In the finale, Sten can be heard asking to have Frederick brought to him since he can no longer be trusted. He probably suspects that Frederick would try to figure out a way to help his kids who are on the run inside the quarantine zone. Since Sten is pure evil, he’ll also likely force Frederick to help him lure his son back.
8. How can the gang rid themselves of the “supplements”?
As the saying goes: Fool me once, etc., etc. Despite Martin and Patrick claiming that being callous and suspicious is the only way to survive in the post-rain world, they keep trusting the wrong people. While they escaped from the vengeance-seeking doctor and cannibalistic pajama cult relatively unscathed, they’re not so lucky when they fall into Apollon’s clutches. That’s because they swallowed (so to speak) the story that the “supplements” they took when they arrived were vitamins to offset their six years of crappy diet while fending for themselves. With no outward signs of harm, the pills seemed benign enough. Naturally, they weren’t.
Instead, they are geographically attuned to a specific location. If the gang tries to leave the quarantine area, a rash will bloom on the back of their necks as the first warning sign. If they actually leave, they’ll die. Viewers saw an example of this in the flashback when soldiers were conscripted by Apollon to police the quarantine area. One guy tried to make a break for it and perished as he fled.
This is something that has been taken in the bloodstream though, so perhaps this could be treated as a disease. It would make the friends’ lives much easier if they had the option to leave the zone. Perhaps if the gang could get in touch with Simone and Rasmus’ father, he could make them feel right as rain at the quarantine border. But as we discussed above, he may not be trustworthy.
9. Could Simone be more important than we think?

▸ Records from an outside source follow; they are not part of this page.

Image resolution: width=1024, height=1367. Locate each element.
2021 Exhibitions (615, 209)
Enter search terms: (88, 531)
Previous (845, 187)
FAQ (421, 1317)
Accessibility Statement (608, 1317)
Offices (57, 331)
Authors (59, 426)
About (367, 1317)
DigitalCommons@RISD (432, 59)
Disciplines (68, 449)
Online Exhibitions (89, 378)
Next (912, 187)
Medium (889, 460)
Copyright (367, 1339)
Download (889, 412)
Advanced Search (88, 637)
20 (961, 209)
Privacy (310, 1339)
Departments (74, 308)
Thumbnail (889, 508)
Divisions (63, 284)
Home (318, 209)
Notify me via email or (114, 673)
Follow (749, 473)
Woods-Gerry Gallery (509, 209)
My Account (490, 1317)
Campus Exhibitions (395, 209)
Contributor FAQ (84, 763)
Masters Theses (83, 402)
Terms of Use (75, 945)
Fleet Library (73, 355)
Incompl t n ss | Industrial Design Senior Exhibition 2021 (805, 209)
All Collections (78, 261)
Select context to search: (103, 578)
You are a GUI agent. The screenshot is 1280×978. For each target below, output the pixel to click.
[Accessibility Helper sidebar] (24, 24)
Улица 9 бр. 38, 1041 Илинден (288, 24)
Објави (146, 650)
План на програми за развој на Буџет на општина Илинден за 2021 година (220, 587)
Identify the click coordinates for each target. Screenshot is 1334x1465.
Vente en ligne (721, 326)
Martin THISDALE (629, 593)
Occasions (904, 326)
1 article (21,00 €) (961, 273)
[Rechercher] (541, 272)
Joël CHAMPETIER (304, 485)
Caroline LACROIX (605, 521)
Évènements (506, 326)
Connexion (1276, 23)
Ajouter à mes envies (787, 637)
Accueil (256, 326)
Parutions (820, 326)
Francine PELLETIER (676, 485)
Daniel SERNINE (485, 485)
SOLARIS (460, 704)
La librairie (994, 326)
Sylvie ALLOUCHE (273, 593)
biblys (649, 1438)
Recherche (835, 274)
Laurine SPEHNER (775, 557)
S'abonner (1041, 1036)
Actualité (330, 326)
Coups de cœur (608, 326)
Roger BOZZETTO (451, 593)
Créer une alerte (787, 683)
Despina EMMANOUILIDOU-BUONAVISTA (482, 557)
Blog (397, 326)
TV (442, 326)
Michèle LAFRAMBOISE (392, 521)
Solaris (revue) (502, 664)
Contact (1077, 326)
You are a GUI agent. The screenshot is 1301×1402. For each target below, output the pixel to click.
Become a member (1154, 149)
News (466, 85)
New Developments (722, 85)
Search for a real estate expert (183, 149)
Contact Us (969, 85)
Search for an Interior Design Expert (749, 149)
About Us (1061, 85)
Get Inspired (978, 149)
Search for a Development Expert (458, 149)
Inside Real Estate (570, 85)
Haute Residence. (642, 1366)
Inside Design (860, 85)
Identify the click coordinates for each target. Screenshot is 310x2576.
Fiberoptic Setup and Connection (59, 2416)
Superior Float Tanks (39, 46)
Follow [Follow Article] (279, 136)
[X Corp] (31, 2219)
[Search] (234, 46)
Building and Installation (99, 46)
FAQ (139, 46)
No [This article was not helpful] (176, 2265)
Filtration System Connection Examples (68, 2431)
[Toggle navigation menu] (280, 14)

While Simone helped raise Rasmus in the bunker and kept him safe outside of it (seriously, the boy has no sense of self-preservation!), we can’t help but think that she might have more to do with the solution to the Danes’ problems than has been let on. After all, she clearly has the brains in the family over Rasmus, is a natural leader (as was exhibited in the opening scene when she organized her group at school), and as a sibling, has the DNA that matches Rasmus’ the most. Her father could probably figure something out with her blood, and let’s not forget that she still can travel freely in and out of the quarantine zone. Season 2 would be a wise opportunity to utilize Simone for more than just her handprint access to the bunkers.
”The Rain” Season 1 is currently streaming on Netflix.